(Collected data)
□ □ □ □ □
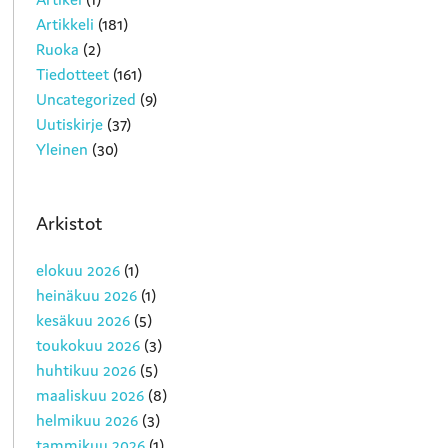
Artikkeli
(181)
Ruoka
(2)
Tiedotteet
(161)
Uncategorized
(9)
Uutiskirje
(37)
Yleinen
(30)
Arkistot
elokuu 2026
(1)
heinäkuu 2026
(1)
kesäkuu 2026
(5)
toukokuu 2026
(3)
huhtikuu 2026
(5)
maaliskuu 2026
(8)
helmikuu 2026
(3)
tammikuu 2026
(1)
□ □ □ □ □
> _Action item_
Set down all the data again exactly as above, pictures excluded.

> _Task output_
Artikkeli
(181)
Ruoka
(2)
Tiedotteet
(161)
Uncategorized
(9)
Uutiskirje
(37)
Yleinen
(30)
Arkistot
elokuu 2026
(1)
heinäkuu 2026
(1)
kesäkuu 2026
(5)
toukokuu 2026
(3)
huhtikuu 2026
(5)
maaliskuu 2026
(8)
helmikuu 2026
(3)
tammikuu 2026
(1)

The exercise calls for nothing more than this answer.